## PROBLEM DETAILS
From top to bottom, restate the entries below word for word.

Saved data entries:
┏━━
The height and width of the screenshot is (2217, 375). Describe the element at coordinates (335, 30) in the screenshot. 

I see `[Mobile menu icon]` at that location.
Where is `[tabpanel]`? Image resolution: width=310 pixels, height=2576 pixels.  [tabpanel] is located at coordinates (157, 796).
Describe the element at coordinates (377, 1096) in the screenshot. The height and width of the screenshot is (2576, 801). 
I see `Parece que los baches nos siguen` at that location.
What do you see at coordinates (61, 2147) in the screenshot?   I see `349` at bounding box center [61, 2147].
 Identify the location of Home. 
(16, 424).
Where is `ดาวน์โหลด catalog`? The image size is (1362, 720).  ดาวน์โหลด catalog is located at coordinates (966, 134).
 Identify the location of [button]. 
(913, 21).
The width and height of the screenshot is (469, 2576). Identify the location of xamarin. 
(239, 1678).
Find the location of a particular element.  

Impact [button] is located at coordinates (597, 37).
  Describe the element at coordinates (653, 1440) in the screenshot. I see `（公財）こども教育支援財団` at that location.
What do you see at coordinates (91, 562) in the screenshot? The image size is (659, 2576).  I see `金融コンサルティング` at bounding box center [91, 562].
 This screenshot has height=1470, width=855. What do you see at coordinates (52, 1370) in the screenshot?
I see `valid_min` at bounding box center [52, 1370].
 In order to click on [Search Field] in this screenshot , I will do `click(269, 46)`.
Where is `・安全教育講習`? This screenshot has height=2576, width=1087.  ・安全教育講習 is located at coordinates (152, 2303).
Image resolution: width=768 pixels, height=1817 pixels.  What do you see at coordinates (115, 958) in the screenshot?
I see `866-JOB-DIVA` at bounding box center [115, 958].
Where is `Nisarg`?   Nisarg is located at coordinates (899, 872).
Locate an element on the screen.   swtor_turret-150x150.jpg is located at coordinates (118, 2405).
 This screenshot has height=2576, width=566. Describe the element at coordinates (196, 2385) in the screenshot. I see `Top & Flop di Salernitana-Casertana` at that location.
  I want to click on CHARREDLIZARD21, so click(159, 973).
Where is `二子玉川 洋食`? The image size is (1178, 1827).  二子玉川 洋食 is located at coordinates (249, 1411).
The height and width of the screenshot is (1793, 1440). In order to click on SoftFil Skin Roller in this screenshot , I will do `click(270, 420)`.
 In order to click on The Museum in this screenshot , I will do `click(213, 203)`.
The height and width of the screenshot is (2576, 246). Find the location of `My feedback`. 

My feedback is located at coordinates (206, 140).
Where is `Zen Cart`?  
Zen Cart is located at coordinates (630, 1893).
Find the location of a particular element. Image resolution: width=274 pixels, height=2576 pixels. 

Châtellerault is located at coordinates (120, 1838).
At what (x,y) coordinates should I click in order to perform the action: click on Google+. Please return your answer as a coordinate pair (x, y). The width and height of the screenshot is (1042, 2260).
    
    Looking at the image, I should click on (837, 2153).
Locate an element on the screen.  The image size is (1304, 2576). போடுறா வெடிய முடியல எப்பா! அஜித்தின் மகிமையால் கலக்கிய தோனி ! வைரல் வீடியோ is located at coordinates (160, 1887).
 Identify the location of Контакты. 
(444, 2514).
┗━━
## ANSWER
The height and width of the screenshot is (2217, 375). Describe the element at coordinates (335, 30) in the screenshot. 

I see `[Mobile menu icon]` at that location.
Where is `[tabpanel]`? Image resolution: width=310 pixels, height=2576 pixels.  [tabpanel] is located at coordinates (157, 796).
Describe the element at coordinates (377, 1096) in the screenshot. The height and width of the screenshot is (2576, 801). 
I see `Parece que los baches nos siguen` at that location.
What do you see at coordinates (61, 2147) in the screenshot?   I see `349` at bounding box center [61, 2147].
 Identify the location of Home. 
(16, 424).
Where is `ดาวน์โหลด catalog`? The image size is (1362, 720).  ดาวน์โหลด catalog is located at coordinates (966, 134).
 Identify the location of [button]. 
(913, 21).
The width and height of the screenshot is (469, 2576). Identify the location of xamarin. 
(239, 1678).
Find the location of a particular element.  

Impact [button] is located at coordinates (597, 37).
  Describe the element at coordinates (653, 1440) in the screenshot. I see `（公財）こども教育支援財団` at that location.
What do you see at coordinates (91, 562) in the screenshot? The image size is (659, 2576).  I see `金融コンサルティング` at bounding box center [91, 562].
 This screenshot has height=1470, width=855. What do you see at coordinates (52, 1370) in the screenshot?
I see `valid_min` at bounding box center [52, 1370].
 In order to click on [Search Field] in this screenshot , I will do `click(269, 46)`.
Where is `・安全教育講習`? This screenshot has height=2576, width=1087.  ・安全教育講習 is located at coordinates (152, 2303).
Image resolution: width=768 pixels, height=1817 pixels.  What do you see at coordinates (115, 958) in the screenshot?
I see `866-JOB-DIVA` at bounding box center [115, 958].
Where is `Nisarg`?   Nisarg is located at coordinates (899, 872).
Locate an element on the screen.   swtor_turret-150x150.jpg is located at coordinates (118, 2405).
 This screenshot has height=2576, width=566. Describe the element at coordinates (196, 2385) in the screenshot. I see `Top & Flop di Salernitana-Casertana` at that location.
  I want to click on CHARREDLIZARD21, so click(159, 973).
Where is `二子玉川 洋食`? The image size is (1178, 1827).  二子玉川 洋食 is located at coordinates (249, 1411).
The height and width of the screenshot is (1793, 1440). In order to click on SoftFil Skin Roller in this screenshot , I will do `click(270, 420)`.
 In order to click on The Museum in this screenshot , I will do `click(213, 203)`.
The height and width of the screenshot is (2576, 246). Find the location of `My feedback`. 

My feedback is located at coordinates (206, 140).
Where is `Zen Cart`?  
Zen Cart is located at coordinates (630, 1893).
Find the location of a particular element. Image resolution: width=274 pixels, height=2576 pixels. 

Châtellerault is located at coordinates (120, 1838).
At what (x,y) coordinates should I click in order to perform the action: click on Google+. Please return your answer as a coordinate pair (x, y). The width and height of the screenshot is (1042, 2260).
    
    Looking at the image, I should click on (837, 2153).
Locate an element on the screen.  The image size is (1304, 2576). போடுறா வெடிய முடியல எப்பா! அஜித்தின் மகிமையால் கலக்கிய தோனி ! வைரல் வீடியோ is located at coordinates (160, 1887).
 Identify the location of Контакты. 
(444, 2514).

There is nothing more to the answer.